What you have to do: Leave the pictures out and restate every line below exactly.

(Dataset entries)

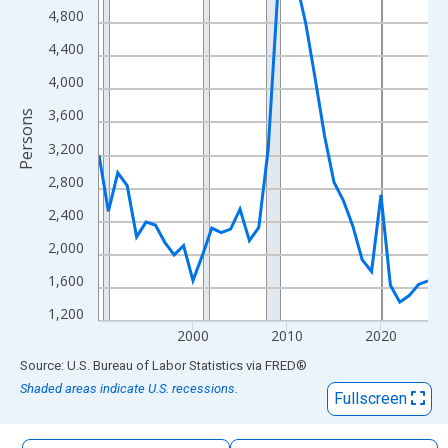
The chart has 1 X axis displaying xAxis. Data ranges from 1990
4,800
The chart has 2 Y axes displaying Persons and yAxisRight.
4,400
4,000
3,600
Persons
3,200
2,800
2,400
2,000
1,600
1,200
2000
2010
2020
End of interactive chart.
Source: U.S. Bureau of Labor Statistics
via
FRED
®
Shaded areas indicate U.S. recessions.
Fullscreen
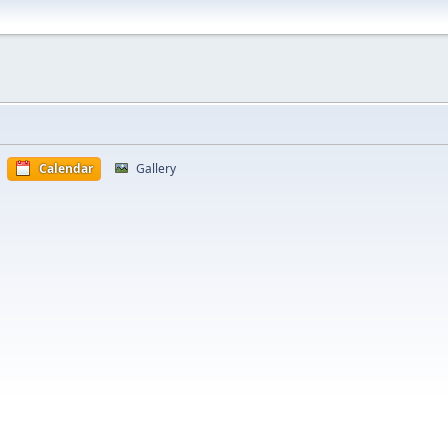
Calendar
Gallery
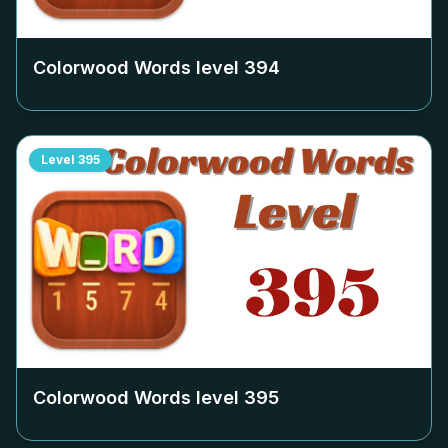
Colorwood Words level
394
Level
395
Colorwood Words level
395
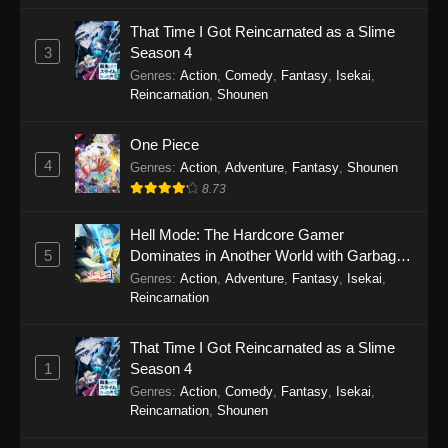
That Time I Got Reincarnated as a Slime
Fairies Albums 5 Episode 3
3
Season 4
Eps 3 - Fairies Albums 5 Episode 3 - September
Genres
:
Action
,
Comedy
,
Fantasy
,
Isekai
,
19, 2025
Reincarnation
,
Shounen
Fairies Albums 5 Episode 2
One Piece
4
Eps 2 - Fairies Albums 5 Episode 2 - September
Genres
:
Action
,
Adventure
,
Fantasy
,
Shounen
19, 2025
8.73
Fairies Albums 5 Episode 1
Hell Mode: The Hardcore Gamer
5
Dominates in Another World with Garbage
Eps 1 - Fairies Albums 5 Episode 1 - September
Balancing Season 2
Genres
:
Action
,
Adventure
,
Fantasy
,
Isekai
,
19, 2025
Reincarnation
That Time I Got Reincarnated as a Slime
1
Season 4
Genres
:
Action
,
Comedy
,
Fantasy
,
Isekai
,
Reincarnation
,
Shounen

Exercise result:
The chart has 1 X axis displaying xAxis. Data ranges from 1990
4,800
The chart has 2 Y axes displaying Persons and yAxisRight.
4,400
4,000
3,600
Persons
3,200
2,800
2,400
2,000
1,600
1,200
2000
2010
2020
End of interactive chart.
Source: U.S. Bureau of Labor Statistics
via
FRED
®
Shaded areas indicate U.S. recessions.
Fullscreen
Calendar
Gallery
Colorwood Words level
394
Level
395
Colorwood Words level
395
That Time I Got Reincarnated as a Slime
Fairies Albums 5 Episode 3
3
Season 4
Eps 3 - Fairies Albums 5 Episode 3 - September
Genres
:
Action
,
Comedy
,
Fantasy
,
Isekai
,
19, 2025
Reincarnation
,
Shounen
Fairies Albums 5 Episode 2
One Piece
4
Eps 2 - Fairies Albums 5 Episode 2 - September
Genres
:
Action
,
Adventure
,
Fantasy
,
Shounen
19, 2025
8.73
Fairies Albums 5 Episode 1
Hell Mode: The Hardcore Gamer
5
Dominates in Another World with Garbage
Eps 1 - Fairies Albums 5 Episode 1 - September
Balancing Season 2
Genres
:
Action
,
Adventure
,
Fantasy
,
Isekai
,
19, 2025
Reincarnation
That Time I Got Reincarnated as a Slime
1
Season 4
Genres
:
Action
,
Comedy
,
Fantasy
,
Isekai
,
Reincarnation
,
Shounen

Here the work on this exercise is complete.